Above: Windmill at Southampton (Stony Brook) College
Historically windmills were bought and sold and moved around quite often. In addition to being very attractive machines, windmills provided a good living for millers and were a very necessary and practical part of live. They were gristmills, grinding grain into feed for animals and flour for people. When there was no wind some of them had engines to spin their domes around to do the grinding, and before that oxen would pull them around.

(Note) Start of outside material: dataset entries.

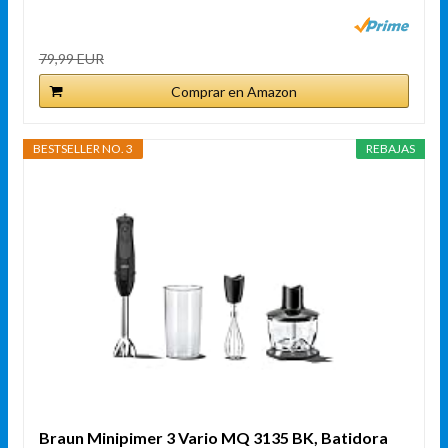
79,99 EUR
Comprar en Amazon
BESTSELLER NO. 3
REBAJAS
Braun Minipimer 3 Vario MQ 3135 BK, Batidora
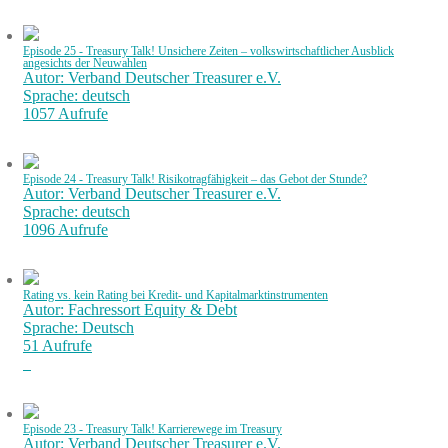
Episode 25 - Treasury Talk! Unsichere Zeiten – volkswirtschaftlicher Ausblick
angesichts der Neuwahlen
Autor: Verband Deutscher Treasurer e.V.
Sprache: deutsch
1057 Aufrufe
Episode 24 - Treasury Talk! Risikotragfähigkeit – das Gebot der Stunde?
Autor: Verband Deutscher Treasurer e.V.
Sprache: deutsch
1096 Aufrufe
Rating vs. kein Rating bei Kredit- und Kapitalmarktinstrumenten
Autor: Fachressort Equity & Debt
Sprache: Deutsch
51 Aufrufe
Episode 23 - Treasury Talk! Karrierewege im Treasury
Autor: Verband Deutscher Treasurer e.V.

Familiar Southampton historian, William S. Pelletreau, write about the Wainscott Windmill in The Bridgehampton News on Oct. 30, 1915:
“This mill was originally built on the west side of Wind Mill Lane or the west street, of Southampton village, a little ways south of the North Sea Road. At this point there was an old fort built during the Revolution and on its site were erected three wind mills. One was blown down, another was burned down in 1812, and the wind mill now under consideration was built on the same site in 1813. The owners were Jeremiah Jagger and Obadiah Foster, and the cost was $304. As we were born in a house not very far distant, this mill is one of the recollections of our early childhood. The miller at that time was Obadiah Howell, well known as ‘Uncle Oby.’ About a quarter of a mile south of it, at the junction of Hill street and Windmill Lane, was another mill, standing on Mill Hill and for many years a very conspicuous feature of the landscape. This mill was owned by Capt. Barney R. Green in 1849, and he conceived the idea of purchasing the north mill and having it removed to Mill Hill by the side of the other and having one miller tend both. This was done about 1850. The miller was Richard Dunster. When the wind was regular, it was all well enough, but when the wind was ‘flawey’ or blew a gale it was amusing to see the miller running like a shuttle to and from each mill. It was soon found to be impracticable, and about 1852 Captain Green sold the mill to parties from Wainscott, and it was moved to that place.”
Above: Wainscott Windmill
Here’s a great link listing all 11 Long Island Windmills, their locations, and a little bit about them: http://www.discoverlongisland.com/pr_detail.cfm/ID/65/group_ID/6. There’s also a great book called “Windmills and Water Mills of Long Island,” part of the Images of America series by Arcadia Press. It would make for a great weekend of sightseeing. Many of them host tours.